SMCs cultured within PEG-fibrinogen hydrogels of different stiffnesses were fixed and stained for vinculin (red) and F-actin (green). A.) SMCs did not fully spread nor show evidence of F-actin bundling after 1 day in culture. B.) After 7 days, SMCs were fully spread and showed some F-actin bundling. C.) F-actin bundling was qualitatively higher in the stiffer matrices after 14 days in culture, shown by the high magnification images (top row). However, at all time points and stiffness conditions, there was a notable absence of classic, punctate focal adhesion structures, denoted by vinculin staining, as is normally seen on 2-D substrates. Scale bars in top rows = 10 µm, bottom rows = 50 µm.

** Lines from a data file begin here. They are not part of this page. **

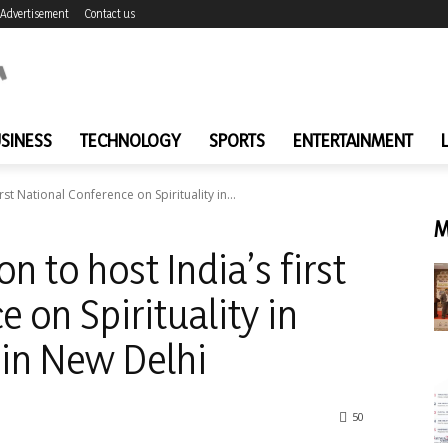
Advertisement
Contact us
SINESS
TECHNOLOGY
SPORTS
ENTERTAINMENT
rst National Conference on Spirituality in...
M
n to host India’s first
 on Spirituality in
 in New Delhi
50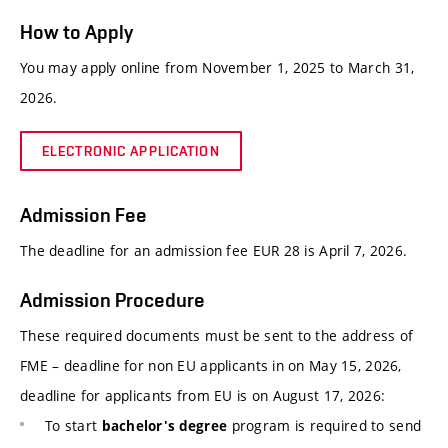
How to Apply
You may apply online from November 1, 2025 to March 31,
2026.
ELECTRONIC APPLICATION
Admission Fee
The deadline for an admission fee EUR 28 is April 7, 2026.
Admission Procedure
These required documents must be sent to the address of
FME – deadline for non EU applicants in on May 15, 2026,
deadline for applicants from EU is on August 17, 2026:
To start
program is required to send
bachelor's degree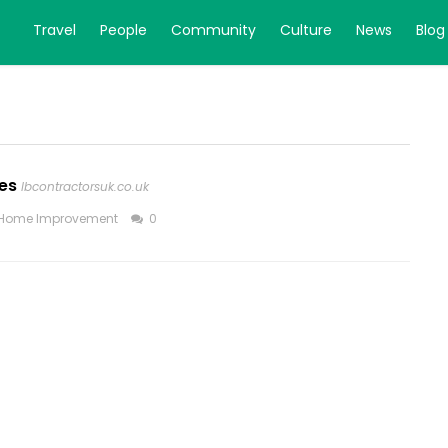
Travel
People
Community
Culture
News
Blog
es
lbcontractorsuk.co.uk
Home Improvement
0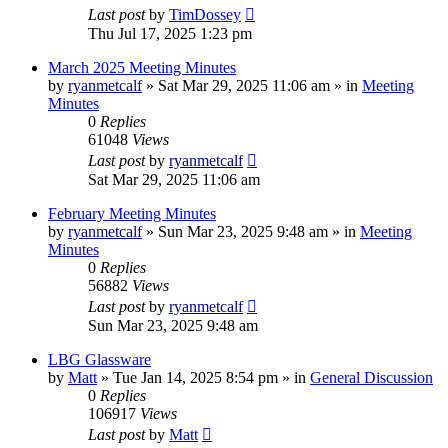
Last post
by
TimDossey
Thu Jul 17, 2025 1:23 pm
March 2025 Meeting Minutes
by
ryanmetcalf
»
Sat Mar 29, 2025 11:06 am
» in
Meeting
Minutes
0
Replies
61048
Views
Last post
by
ryanmetcalf
Sat Mar 29, 2025 11:06 am
February Meeting Minutes
by
ryanmetcalf
»
Sun Mar 23, 2025 9:48 am
» in
Meeting
Minutes
0
Replies
56882
Views
Last post
by
ryanmetcalf
Sun Mar 23, 2025 9:48 am
LBG Glassware
by
Matt
»
Tue Jan 14, 2025 8:54 pm
» in
General Discussion
0
Replies
106917
Views
Last post
by
Matt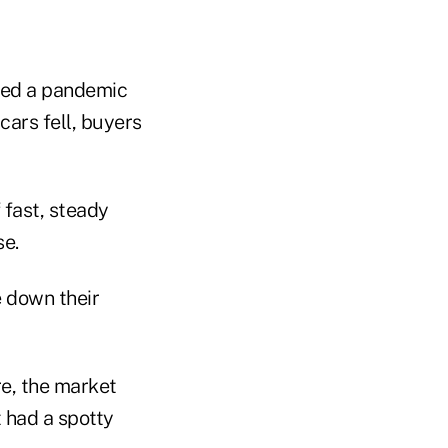
ared a pandemic
cars fell, buyers
 fast, steady
se.
e down their
re, the market
 had a spotty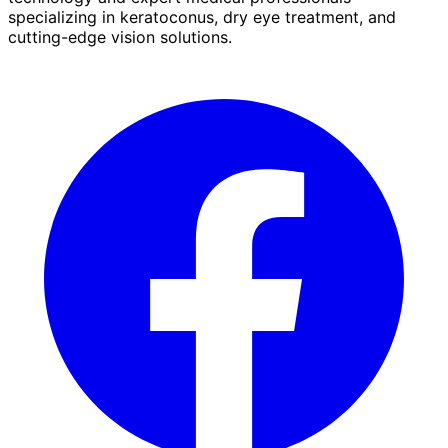
specializing in keratoconus, dry eye treatment, and
cutting-edge vision solutions.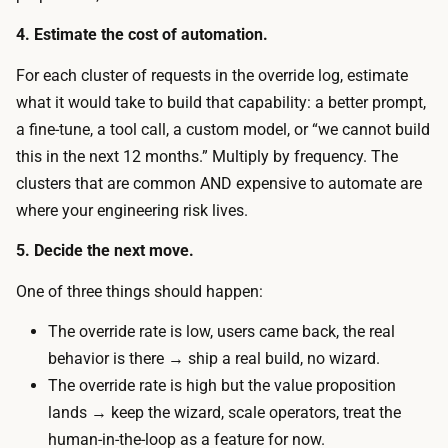
u
r
4. Estimate the cost of automation.
s
a
e
For each cluster of requests in the override log, estimate
t
r
what it would take to build that capability: a better prompt,
o
s
a fine-tune, a tool call, a custom model, or “we cannot build
r
t
this in the next 12 months.” Multiply by frequency. The
r
o
clusters that are common AND expensive to automate are
e
e
where your engineering risk lives.
v
n
i
5. Decide the next move.
g
e
a
One of three things should happen:
w
g
t
The override rate is low, users came back, the real
e
i
behavior is there → ship a real build, no wizard.
l
m
The override rate is high but the value proposition
i
e
lands → keep the wizard, scale operators, treat the
v
p
human-in-the-loop as a feature for now.
e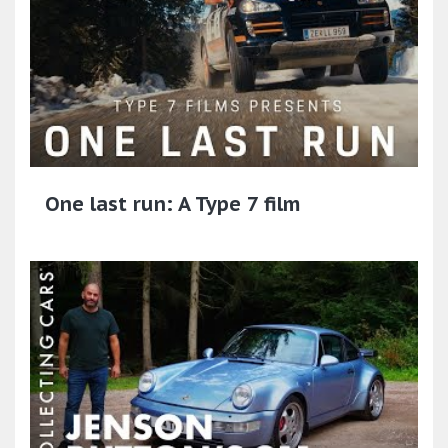
One last run: A Type 7 film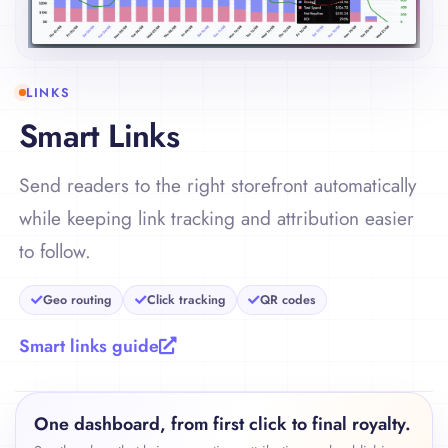
LINKS
Smart Links
Send readers to the right storefront automatically
while keeping link tracking and attribution easier
to follow.
Geo routing
Click tracking
QR codes
Smart links guide
One dashboard, from first click to final royalty.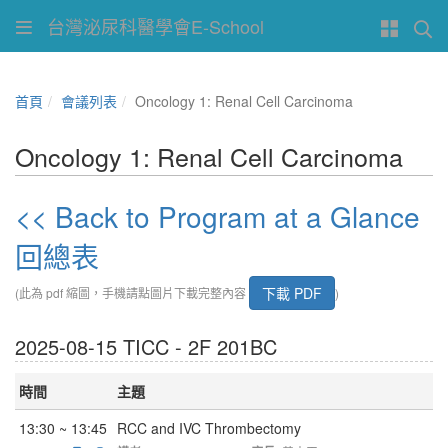
台灣泌尿科醫學會E-School
首頁
會議列表
Oncology 1: Renal Cell Carcinoma
Oncology 1: Renal Cell Carcinoma
<< Back to Program at a Glance
回總表
下載 PDF
(此為 pdf 縮圖，手機請點圖片下載完整內容
)
2025-08-15 TICC - 2F 201BC
時間
主題
13:30 ~ 13:45
RCC and IVC Thrombectomy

SMCs were cultured within PEG-fibrinogen hydrogels of varying stiffness for either 7 or 14 days and subsequently analyzed for their differentiated state via both Western blotting and immunofluorescent staining. Quantitative Western blot analysis of two markers specific to SMC differentiation, α-actin (A) and calponin (B) revealed that their expression was regulated by the stiffness of the surrounding 3-D matrix, but only in conjunction with constitutively active RhoA. Quantitative values shown are relative to the expression at day 7 for 448 Pa without V14-RhoA transduction. The * denotes statistical significance from the 448 Pa non-transduced condition. C.) After 7 days of culture in 3-D PEG-fibrinogen, wild-type and V14-RhoA SMCs were fixed and immunofluorescently stained for α-actin and calponin and visualized by confocal microscopy. In the top row, α-actin=green and calponin=red, (wild-type SMCs); middle row, α-actin=red (V14-RhoA SMCs); bottom row, calponin=red (V14-RhoA SMCs). Scale bar = 10 µm.

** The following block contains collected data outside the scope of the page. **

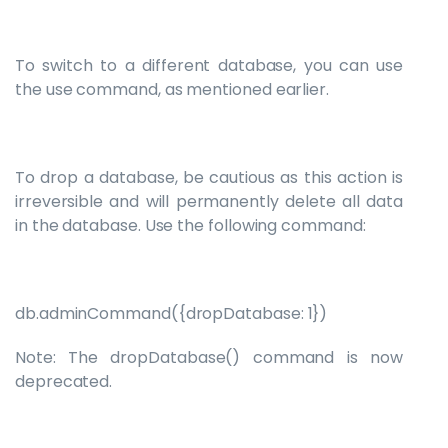
To switch to a different database, you can use
the use command, as mentioned earlier.
To drop a database, be cautious as this action is
irreversible and will permanently delete all data
in the database. Use the following command:
db.adminCommand({dropDatabase: 1})
Note: The dropDatabase() command is now
deprecated.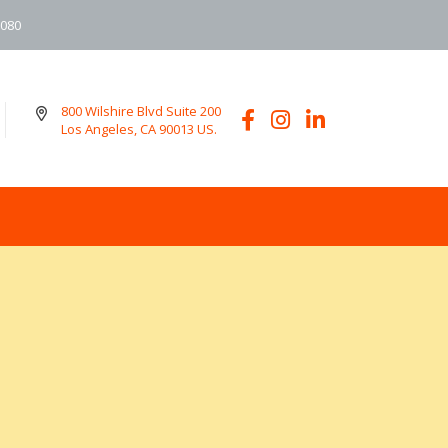
6080
800 Wilshire Blvd Suite 200
Los Angeles, CA 90013 US.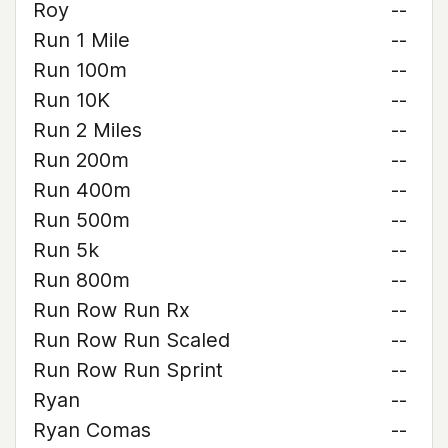
Roy
--
Run 1 Mile
--
Run 100m
--
Run 10K
--
Run 2 Miles
--
Run 200m
--
Run 400m
--
Run 500m
--
Run 5k
--
Run 800m
--
Run Row Run Rx
--
Run Row Run Scaled
--
Run Row Run Sprint
--
Ryan
--
Ryan Comas
--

A.) A schematic representation of PEG-fibrinogen hydrogels and their synthesis is shown. 1.) The full heterotrimeric fibrinogen protein contains plasmin-sensitive sequences (black arrows) and disulfide bonds (green arrow). 2.) Synthesis of PEG-fibrinogen gels involves dissociating the heterotrimer into its representative α, β, and γ chains (one representative chain is shown). These chains are then PEGylated via a Michael-type addition reaction, forming thiol linkages between diacrylated PEG and cysteine residues in the fibrinogen monomers. 3.) Upon exposure to UV-light in the presence of a photoiniator, the remaining unreacted acrylate end groups on PEGDA are induced to react together, or with additional exogenous PEGDA (up to 2% by weight in this study), to form a cross-linked hydrogel network. B.) Average concentrations of fibrinogen and acrylated PEG for PEG-fibrinogen hydrogels used throughout all experiments are tabulated. Fibrinogen concentration was determined using a Pierce BCA protein assay, and PEGDA concentration determined by lyophilizing and weighing a known volume of product. C.) The compressive moduli of PEG-fibrinogen hydrogels increase from 448 Pa to 5804 Pa by increasing the amount of exogenous cross-linkable PEGDA from 0–2% by weight. Compressive moduli were determined by compressing each sample five consecutive times using an MTS Synergie 100 and extracting values from the linear region of the stress-strain curve (0–4% total strain). The * denotes statistical significance relative to the 0% condition (P<0.005). D.) Representative scanning electron micrographs of fixed, flash-frozen, freeze-dried, and carbon-sputtered acellular PEG-fibrinogen hydrogels imaged on a Zeiss Ultra 55 SEM are shown. Images A and B are of a 448 Pa gel, and C and D are of a 5408 Pa gel. Scale bars in the top row of images are 10 µm. Scale bars in the bottom row are 1 µm. E.) SMCs cultured in PEG-fibrinogen hydrogels for 1, 7, or 14 days were subsequently stained using a LIVE/DEAD Viability kit from Molecular Probes. Data represent quantification of several images for each condition and time point. There were no statistical differences between the data for any of the PEG-fibrinogen hydrogels. Viability assays in PEG-RGDS constructs (adapted from []) and were performed in parallel as controls.